Matikinca’s installation is more than just a portrait of the horror of abuse, however. It’s an essay on childhood that reaches deep into the ethos of poverty, but also engages the levity of being a child. The desks are surrounded by shoes. They’re pairs of shoes, but organised with a sense of the cheeky, a playfulness.
The shoes are not perfectly cast. They’re not perfectly filed with flawless finishes. They shouldn’t be. They convey the etymology of “shoe” without these attentions to detail. These represent the notorious “hand-me-downs” that a wealthy society flings in the direction of its indigent little sons and daughters. The items that are meant to be “good enough” because the recipients are still tainted with a “less than” set of values.
Image: Supplied
Positioned as they are, these cast shoes take on the ghost bodies and personalities of small children. As you stand on the outskirts of this sketched classroom, in your mind’s ear, you can hear the strident voices of very young people, with feet small enough to fit Matikinca’s cast renditions of children’s shoes on the floor. They laugh and play. They gossip and pretend. They do what children are meant to.
They stand on tip toes or balanced on one foot, jauntily positioning their anatomies in the face of discourse and focus. They carve the surface of the wooden desks into reflections on who they are and what they believe. It’s an installation alive with energy.
On the other hand, there is you, the beholder. You enter this space and look at the pieces of what should embrace education. The situation points to you, an adult in this world that has allowed children to be compromised so brutally. Fortuitously or perhaps ironically, Pretoria Art Museum itself plays a role in the installation’s sense of moral despair, which makes Matikinca’s work glow all the brighter with anger. The installation is placed between the museum’s ceramic collection, a room divider and a dusty window. The lighting is weak and one of the LED globes was flickering a flicker of demise, a few days after the exhibition’s opening.
Image: Supplied
Matikinca’s exhibition also shows bronze cast school objects and bits of stationery — or allusions to stationery — which are blind embossed on Fabriano. These pieces are exhibited on plinths and on the wall, aside the installation. While these parts of the show allude to imbalance in value through the use of bronze, an expensive medium, they’re works that do not fulsomely add to the impact of the main installation.
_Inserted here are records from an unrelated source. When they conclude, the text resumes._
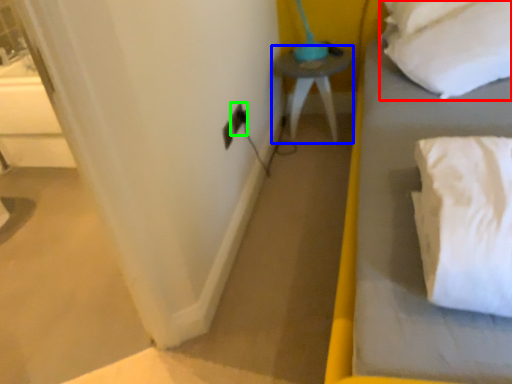 Question: Which object is positioned closest to pillow (highlighted by a red box)? Select from furniture (highlighted by a blue box) and electric outlet (highlighted by a green box).

Choices:
 (A) furniture
 (B) electric outlet

Answer: (A) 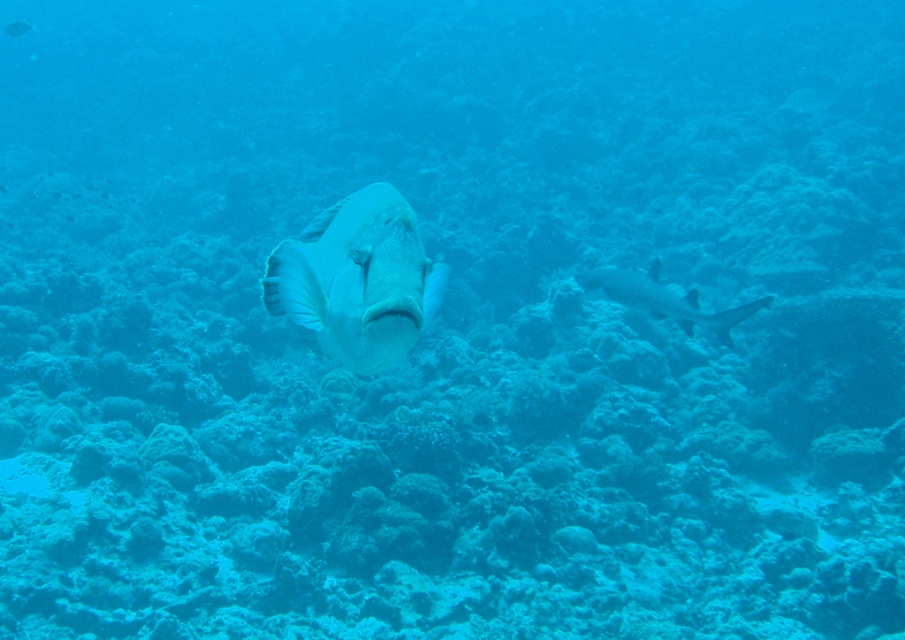 Question: Observing the image, what is the correct spatial positioning of white matte fish at center in reference to smooth gray shark at center?

Choices:
 (A) below
 (B) above

Answer: (A)

Question: Considering the relative positions of white matte fish at center and smooth gray shark at center in the image provided, where is white matte fish at center located with respect to smooth gray shark at center?

Choices:
 (A) right
 (B) left

Answer: (B)

Question: Can you confirm if white matte fish at center is smaller than smooth gray shark at center?

Choices:
 (A) yes
 (B) no

Answer: (A)

Question: Which of the following is the farthest from the observer?

Choices:
 (A) smooth gray shark at center
 (B) white matte fish at center

Answer: (A) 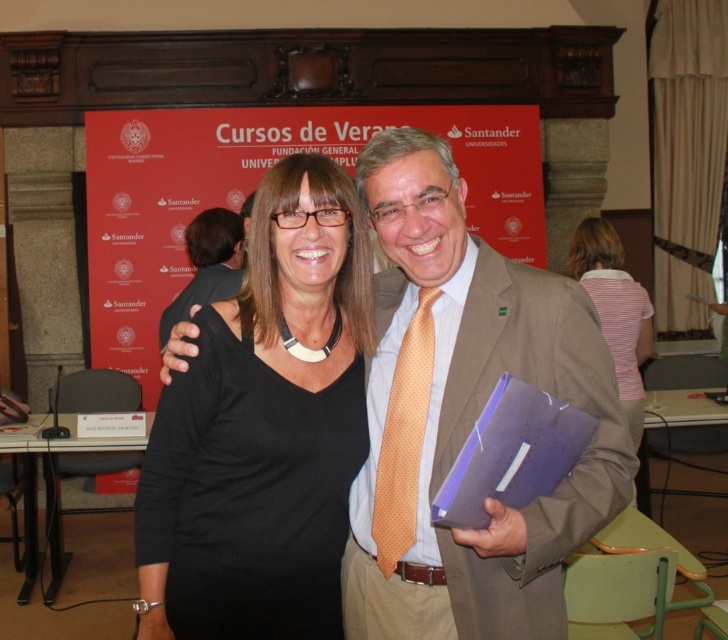 Is point (534, 349) positioned after point (620, 323)?

No, (534, 349) is closer to viewer.

The height and width of the screenshot is (640, 728). In order to click on matte brown suit at center in this screenshot , I will do `click(464, 416)`.

Identify the location of matte brown suit at center. (464, 416).

Is black matte shirt at center to the left of striped fabric shirt at center from the viewer's perspective?

Yes, black matte shirt at center is to the left of striped fabric shirt at center.

Who is higher up, black matte shirt at center or striped fabric shirt at center?

Positioned higher is striped fabric shirt at center.

Image resolution: width=728 pixels, height=640 pixels. Identify the location of black matte shirt at center. (264, 429).

Where is `black matte shirt at center`? black matte shirt at center is located at coordinates coord(264,429).

Does matte brown suit at center have a smaller size compared to black matte shirt at center?

No.

Does point (502, 620) come in front of point (349, 227)?

Yes, it is.

Which is behind, point (368, 534) or point (199, 570)?

The point (368, 534) is behind.

You are a GUI agent. You are given a task and a screenshot of the screen. Output one action in this format:
    pyautogui.click(x=<x>, y=<y>)
    Task: Click on the matte brown suit at center
    
    Given the screenshot: What is the action you would take?
    (x=464, y=416) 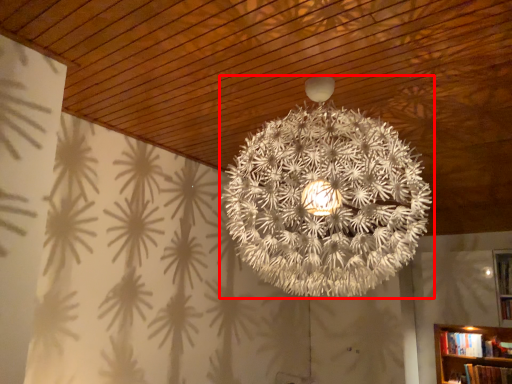 Question: Observing the image, what is the correct spatial positioning of lamp (annotated by the red box) in reference to book?

Choices:
 (A) left
 (B) right

Answer: (A) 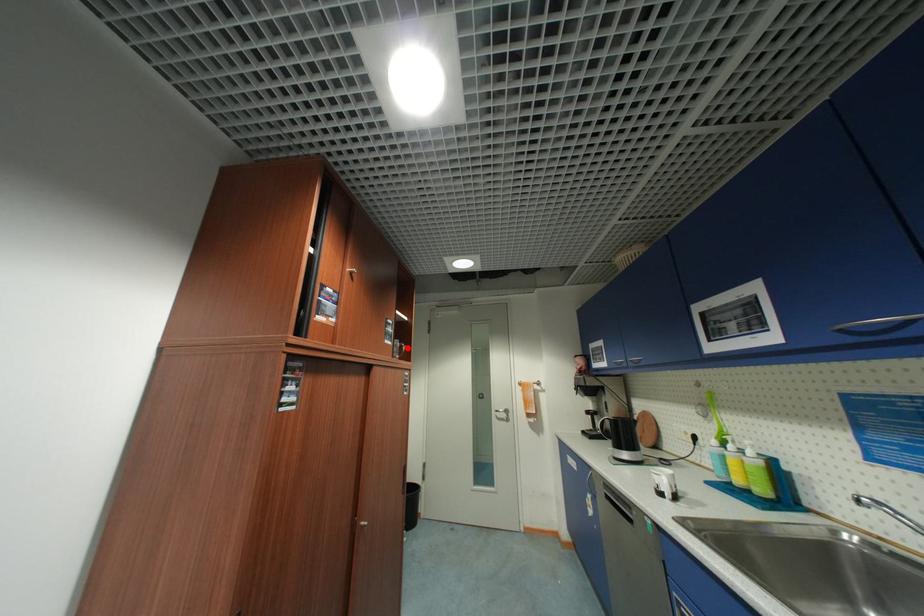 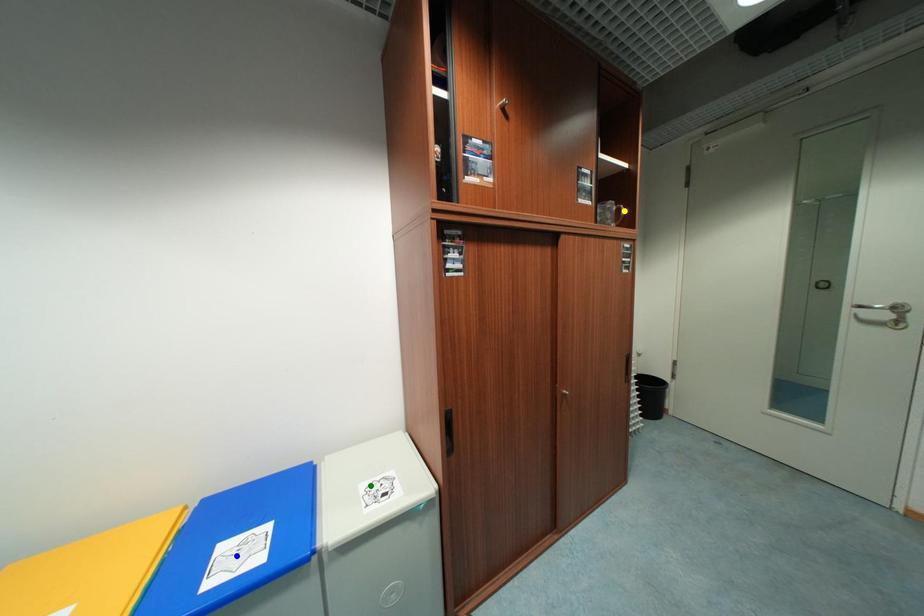 Question: I am providing you with two images of the same scene from different viewpoints. A red point is marked on the first image. You are given multiple points on the second image. Which point in image 2 is actually the same real-world point as the red point in image 1?

Choices:
 (A) yellow point
 (B) green point
 (C) blue point

Answer: (A) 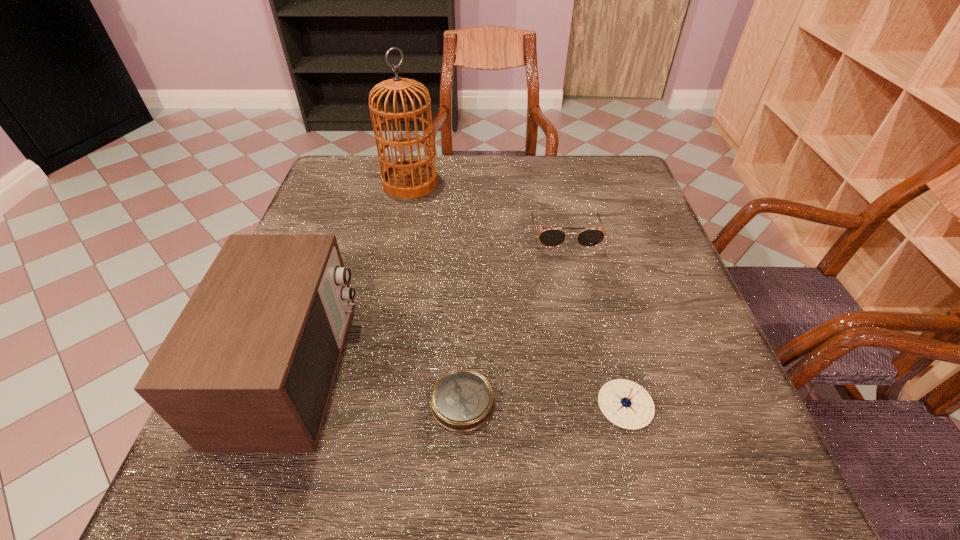 Identify the location of free space located on the front-facing side of the second tallest object. The height and width of the screenshot is (540, 960). (399, 369).

You are a GUI agent. You are given a task and a screenshot of the screen. Output one action in this format:
    pyautogui.click(x=<x>, y=<y>)
    Task: Click on the free region located 0.160m on the front lenses of the second farthest object
    The height and width of the screenshot is (540, 960).
    Given the screenshot: What is the action you would take?
    pyautogui.click(x=580, y=307)

The image size is (960, 540). What are the coordinates of `vacant space located 0.050m on the back of the taller compass` in the screenshot? It's located at (613, 357).

The width and height of the screenshot is (960, 540). I want to click on free region located 0.180m on the right of the left compass, so click(x=600, y=402).

I want to click on object at the far edge, so click(x=410, y=178).

You are a GUI agent. You are given a task and a screenshot of the screen. Output one action in this format:
    pyautogui.click(x=<x>, y=<y>)
    Task: Click on the object that is at the near edge
    Image resolution: width=960 pixels, height=540 pixels.
    Given the screenshot: What is the action you would take?
    pyautogui.click(x=249, y=366)

Where is `object present at the left edge`? The image size is (960, 540). object present at the left edge is located at coordinates (249, 366).

You are a GUI agent. You are given a task and a screenshot of the screen. Output one action in this format:
    pyautogui.click(x=<x>, y=<y>)
    Task: Click on the sunglasses that is at the right edge
    Image resolution: width=960 pixels, height=540 pixels.
    Given the screenshot: What is the action you would take?
    pyautogui.click(x=551, y=237)

Where is `compass that is at the right edge`? This screenshot has height=540, width=960. compass that is at the right edge is located at coordinates (626, 404).

Where is `object situated at the near left corner`? object situated at the near left corner is located at coordinates (249, 366). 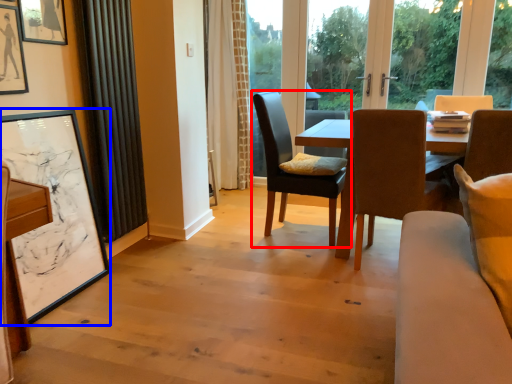 Question: Which point is further to the camera, chair (highlighted by a red box) or picture frame (highlighted by a blue box)?

Choices:
 (A) chair
 (B) picture frame

Answer: (A) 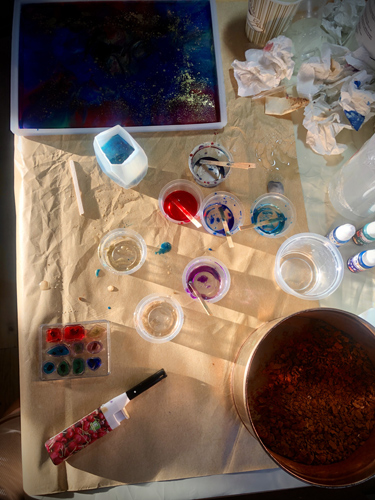 This screenshot has width=375, height=500. I want to click on plastic cups, so tap(278, 230), tap(208, 271), tap(129, 250), tap(156, 309), tap(216, 217), tap(188, 209), tap(205, 152), tap(302, 270), tap(350, 197). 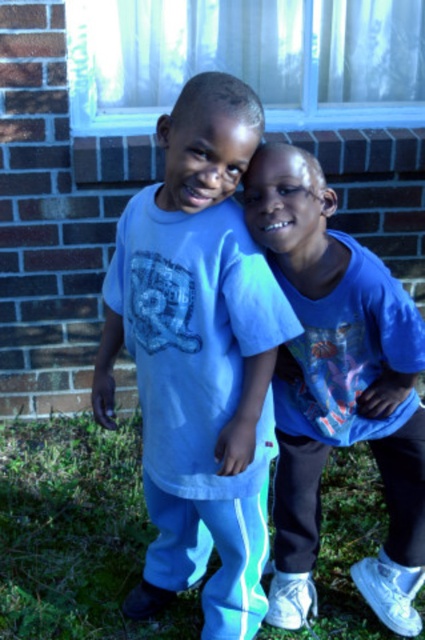 You are a photographer trying to capture both the light blue cotton shirt at center and the green grass at lower center in a single shot. Considering their sizes, which object will appear larger in the photo?

The green grass at lower center will appear larger in the photo because it has a bigger size compared to the light blue cotton shirt at center. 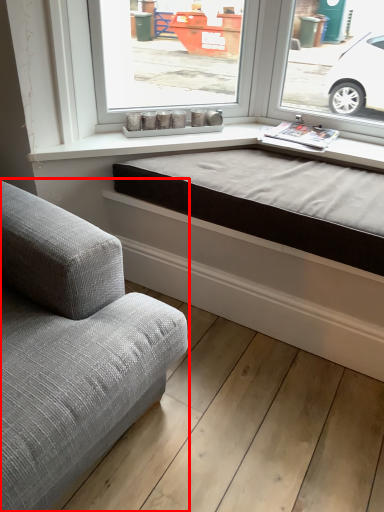 Question: From the image's perspective, what is the correct spatial positioning of studio couch (annotated by the red box) in reference to bed frame?

Choices:
 (A) below
 (B) above

Answer: (A)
In essence, had Matikinca immersed her audience in this sense of ghostly promise more forcefully, the exhibition would have been stronger. But, for this 23-year-old’s debut show, the work reaches deeply and with maturity into contemporary SA’s oversights and underprovisions. It’s a show that should be given currency outside the offices of the financial decisionmakers regarding educational grants and the psychology of the hand-me-down.
Ukungalingani Kwezemfundo (Educational Inequality) is on at the Pretoria Art Museum until November 3. An entrance fee is payable in cash — R30 (adults), R15 (pensioners and students), R10 (learners) and R2 for all visitors on Wednesdays.